Time to Renovate? How to Evaluate Your Church’s Property Needs

DCG Strategies Blog, Faith-Based, News & Events

Managing a church’s assets, including its parsonage and other real estate properties, is all about stewardship — making sure every dollar spent maximizes the work of the church.

Thinking strategically about how your real estate assets can further your community mission, both now and in the future, is an exercise every congregation should go through regularly, but especially before making a decision on a big renovation project.

“While each congregation’s circumstances are unique, the step-by-step property evaluation process for each one is very similar”, says Landis Graden, president, CEO and co-founder of DCG Strategies.

  1. Get an annual property inspection. “I’ve seen where a church has a parsonage, and they don’t know or understand that there are physical liabilities — the back patio is rotted or the foundation needs to be fixed,” Graden says. “They had people living in these properties that were unsafe, and they didn’t even know it was unsafe.” Annual property inspections can help churches stay on top of their regular property maintenance, budget for big-ticket repairs and prevent life-safety issues in which someone could get hurt because of property neglect.
  2. Rehab judiciously.

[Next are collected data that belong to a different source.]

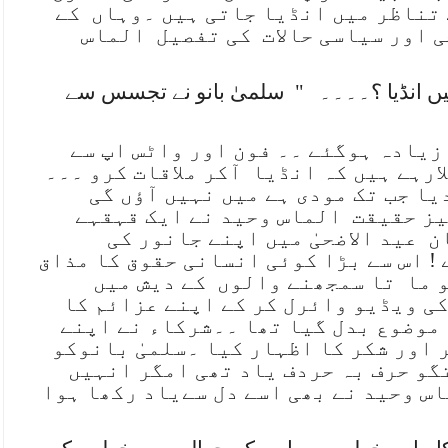
 تناظر میں انڈیا جاتی ہیں ۔وہاں
کے
 اور سیاسی حالات
کی تفصیل
الماس
ں انڈیا ؟۔۔۔۔
"
سلمیٰ بانو نے تجسس سے
زیادہ ہوگئے ۔۔ فون اور واٹس اپ سے
ارہے ہیں کہ انڈیا
آکر ملاقات کرو ۔۔۔
یا جب تک مودی ہے میں نہیں آؤں گی
یز حقیقت
الماس وحید نے ایک قہقہے
ن
عید الاضحیٰ میں اپنے جانور کی
 ! اس سے بڑا کوئی انسانی حقوق کا مذاق
و ما
تا سمجھنے والوں
کے دیش میں
کی ویڈیو وائرل کر کے اپنے عزائم کا
 موضوع بدل گیا تھا ۔۔شرکاء نے اپنے
 اور شکر کا اظہار کیا ۔سلمیٰ بانوکو
گو حرف بہ حردف یاد تھی امگر انہیں
س وحید نے بھی اسے دل سےیاد رکھا ہوا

It’s a waste to rehab a whole house if the bathroom still has 15 good years of life in it. A lot can be accomplished through spot repairs and minor upgrades.
  3. Hire a general contractor or project manager you can trust. Church leaders should be fishing for souls, not fishing for the phone number of the subcontractor who didn’t show up today. Managing a renovation or rehab project is a time-consuming job that takes experience to complete on-time and on-budget, with the proper permits and in compliance with all local ordinances. An experienced general contractor or project manager will also be able to say when a property is too far gone.
  4. Plan for the future. A good general contractor will be able to identify alternative uses for not just vacant properties but underused ones as well: a boarding home, community center, affordable rental housing or a technology incubator. “You want the planner and the general contractor to be the same person,” Graden says. “That person has to have the experience to understand the construction side and how the property can be used. Each informs the other.”

DCG Strategies is an experienced partner in leading churches through evaluating their property needs, forming a plan and acting on it.

The company has worked with Glad Tidings Community Development Corporation, the nonprofit community development arm of Glad Tidings Church of God in Christ in Hayward, California, for several years to help them better minister to the physical and mental health of their local residents.

“Their insight helped us to think about each one of the properties we acquired and what we would use it for immediately or what we could potentially use it for in the future,” says Doug Edmunds, acting president of the development corporation.

The development corporation was on a path toward making those strategic decisions on its own, Edmunds says, but DCG Strategies was able to accelerate their efforts dramatically.

“They really helped us think about the future,” he says. “You can oftentimes not think past what’s in front of you. DCG helped us to step back and look beyond where we were and think about how we can apply our resources to ensure we can serve the community and execute our mission moving forward.”